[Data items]
= = = =
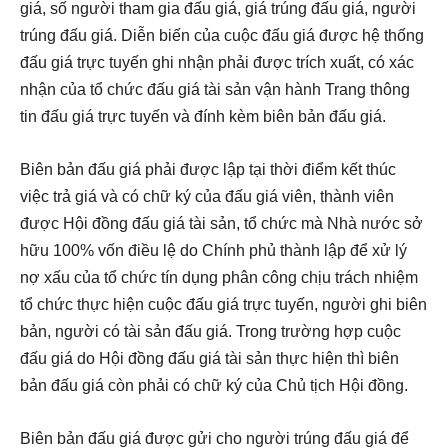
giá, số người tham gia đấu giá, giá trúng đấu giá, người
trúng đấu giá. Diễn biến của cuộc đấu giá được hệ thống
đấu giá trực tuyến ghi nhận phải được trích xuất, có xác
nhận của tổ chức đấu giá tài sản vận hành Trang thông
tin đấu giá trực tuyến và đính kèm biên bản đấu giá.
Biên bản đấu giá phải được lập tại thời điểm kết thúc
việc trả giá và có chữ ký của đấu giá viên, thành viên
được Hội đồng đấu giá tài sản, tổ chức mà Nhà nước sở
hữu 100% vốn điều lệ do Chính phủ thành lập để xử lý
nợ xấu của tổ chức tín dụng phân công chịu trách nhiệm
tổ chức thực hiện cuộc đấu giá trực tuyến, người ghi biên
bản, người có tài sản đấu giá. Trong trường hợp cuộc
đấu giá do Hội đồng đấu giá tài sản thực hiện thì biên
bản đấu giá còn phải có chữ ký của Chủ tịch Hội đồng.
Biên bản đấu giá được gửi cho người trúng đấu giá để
= = = =
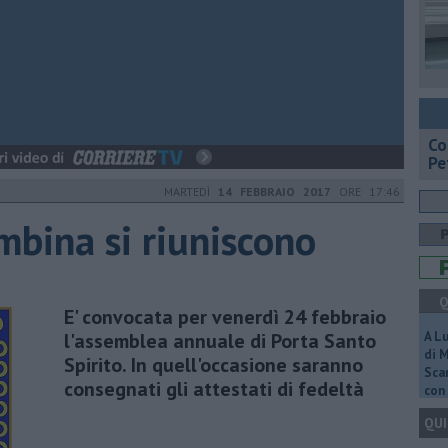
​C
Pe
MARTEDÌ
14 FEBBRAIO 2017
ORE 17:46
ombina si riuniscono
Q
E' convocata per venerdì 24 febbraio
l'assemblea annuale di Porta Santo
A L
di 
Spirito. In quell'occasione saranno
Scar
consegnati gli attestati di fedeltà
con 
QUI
= = = =
[WHAT IS REQUIRED]
Whenever a line of the data above includes the word "được", copy that line.

[THE COMPLETED TASK]
trúng đấu giá. Diễn biến của cuộc đấu giá được hệ thống
đấu giá trực tuyến ghi nhận phải được trích xuất, có xác
Biên bản đấu giá phải được lập tại thời điểm kết thúc
được Hội đồng đấu giá tài sản, tổ chức mà Nhà nước sở
Biên bản đấu giá được gửi cho người trúng đấu giá để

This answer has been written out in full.